Military aid to Ukraine breaks Europe’s conventions repeatedly. Germany lifted ban on sending air-defense and anti-tank “lethal weapons” to war zone for the first time. Sweden and Finland both substantially gave up their “neutral” tradition and provided Ukraine with weapons and ammunition. The EU, for the first time ever, announced to actuate more than EUR 500 million of “European Peace Facility” to purchase and deliver “lethal weapons”, fuels and protective gears for a country currently under attack, and that pretty much used up the fund’s budget for this year. Many other European countries publicly supported or allowed their citizens to fight in Ukraine as “international mercenaries”.
Military buildup and war preparedness is at full tilt. It’s worth special attention that Germany, for the first time ever after its reunification in 1990, increased its defense budget by a large margin and announced to set up a “special fund” of EUR 100 billion to strengthen the military, saying that it would increase the annual defense spending to over 2 percent of GDP from now on. This means Germany will surpass India to become the world’s third-largest military spender, and its Defense Ministry already announced its plan to buy 35 of America’s F-35 fighter jets. Poland sped up the takeover of 250 M1A2 Abrams main battle tanks from the US, and its Sejm almost unanimously passed the homeland defence bill, which increased the national expenses from the current 2 percent to 3 percent of GDP starting from 2023. Several other European countries also rolled out military-strengthening plans.
North European countries change course to support multilateral defense mechanism.
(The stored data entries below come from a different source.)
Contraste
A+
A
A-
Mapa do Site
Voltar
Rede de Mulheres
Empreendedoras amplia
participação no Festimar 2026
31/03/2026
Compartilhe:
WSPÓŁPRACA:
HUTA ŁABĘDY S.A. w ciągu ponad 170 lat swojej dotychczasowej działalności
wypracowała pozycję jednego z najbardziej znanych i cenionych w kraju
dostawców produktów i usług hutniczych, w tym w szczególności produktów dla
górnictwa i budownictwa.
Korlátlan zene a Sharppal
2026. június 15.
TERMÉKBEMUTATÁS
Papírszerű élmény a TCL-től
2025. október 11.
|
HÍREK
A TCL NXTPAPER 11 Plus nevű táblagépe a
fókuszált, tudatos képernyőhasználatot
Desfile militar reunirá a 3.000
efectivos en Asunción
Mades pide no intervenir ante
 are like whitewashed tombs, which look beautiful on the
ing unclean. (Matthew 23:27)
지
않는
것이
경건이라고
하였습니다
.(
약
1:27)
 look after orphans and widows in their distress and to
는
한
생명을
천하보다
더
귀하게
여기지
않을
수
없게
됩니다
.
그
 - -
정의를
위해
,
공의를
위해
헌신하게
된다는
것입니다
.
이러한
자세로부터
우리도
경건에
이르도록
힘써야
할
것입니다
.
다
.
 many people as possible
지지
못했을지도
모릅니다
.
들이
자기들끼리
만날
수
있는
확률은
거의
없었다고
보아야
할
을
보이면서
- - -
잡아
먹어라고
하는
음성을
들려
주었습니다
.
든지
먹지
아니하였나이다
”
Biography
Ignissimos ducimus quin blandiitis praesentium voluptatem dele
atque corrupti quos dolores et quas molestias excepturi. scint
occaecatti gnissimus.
There is a dramatic change in the public opinions of Finland, as a poll showed more than half of its population for the first time now supports joining NATO. Sweden and Finland, two traditionally neutral countries, both expressed willingness to tighten the ties with NATO. Denmark, which upholds “Atlanticism” and “NATO supremacy”, intends to join the EU common defense mechanism and will hold a referendum on this in June this year.
The adjustment of defense policies by European countries is a reaction to the abrupt change of situation. More importantly, it is a reflection of the profound change in Europeans’ security outlook stemming from the Russia-Ukraine conflict.
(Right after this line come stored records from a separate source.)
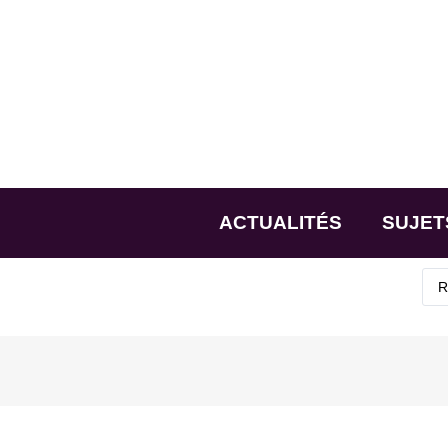
ACTUALITÉS
SUJET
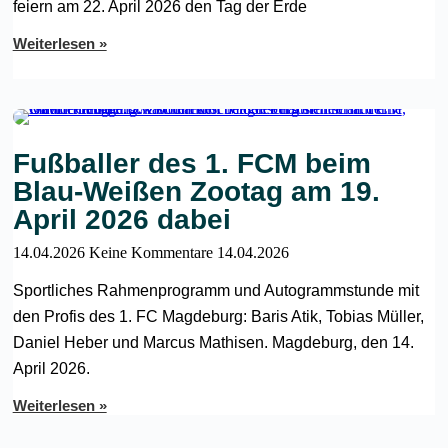
feiern am 22. April 2026 den Tag der Erde
Weiterlesen »
Fußballer des 1. FCM beim
Blau-Weißen Zootag am 19.
April 2026 dabei
14.04.2026
Keine Kommentare
14.04.2026
Sportliches Rahmenprogramm und Autogrammstunde mit
den Profis des 1. FC Magdeburg: Baris Atik, Tobias Müller,
Daniel Heber und Marcus Mathisen. Magdeburg, den 14.
April 2026.
Weiterlesen »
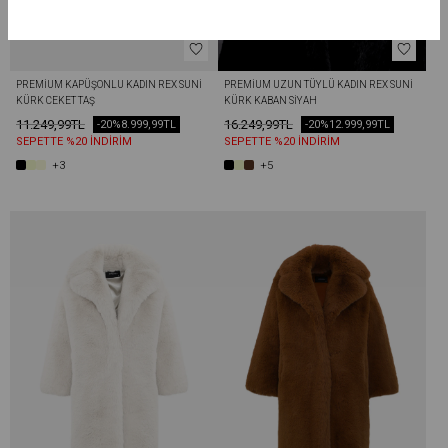
PREMIUM KAPÜŞONLU KADIN REX SUNI 
PREMIUM UZUN TÜYLÜ KADIN REX SUNI 
KÜRK CEKET TAŞ
KÜRK KABAN SIYAH
11.249,99TL
16.249,99TL
-20%
8.999,99TL
-20%
12.999,99TL
SEPETTE %20 İNDİRİM
SEPETTE %20 İNDİRİM
+3
+5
In the 21st century, traditional military security has been marginalized in the minds of Europeans. At the end of 2003, the relationship between Europe and Russia reached a peak after the Cold War with their planning for four common spaces – Common Economic Space, the Common Space of Freedom, Security and Justice, the Common Space of External Security, and the Common Space on Research, Education and Culture.
The Russia-Georgia conflict in 2008 and Moscow’s annexation of Crimea in 2014 dented the strategic mutual trust between Europe and Russia, but there was much room for an upturn and bilateral economic ties, trade and energy deals even increased.
EU’s latest Global Strategy issued in 2016 only labeled Russia as a “mixed war” threat on a relatively low-risk level.
But the flames of war were ignited on the European continent owing to America’s continuous push for NATO’s eastward expansion and its instigation regardless of Moscow’s security concerns. As a result, Europeans that used to oppose defense expenditure squeezing social benefits have changed their mind, and the political figures who used to fear being abandoned by voters for their more “militant” stances are all eager to step up military preparations to cater to the sudden change of prevalent sentiments.
There are extremely complex historical reasons for the evolution of the Ukraine issue. That Ukraine has been reduced into the forefront of major-country confrontation has also hurt Europe, which is having Russia, the strong neighbor that won’t move, on one side and the US, the chief that is not easy to deal with, on the other, while the countries on the continent are all making their own calculations. Against such a backdrop, creating a balanced, valid and sustainable European security architecture seems far beyond reach. In the current entanglement, how to realize “strategic independence” and “lasting peace” in the real sense is a question the Europeans should really think about.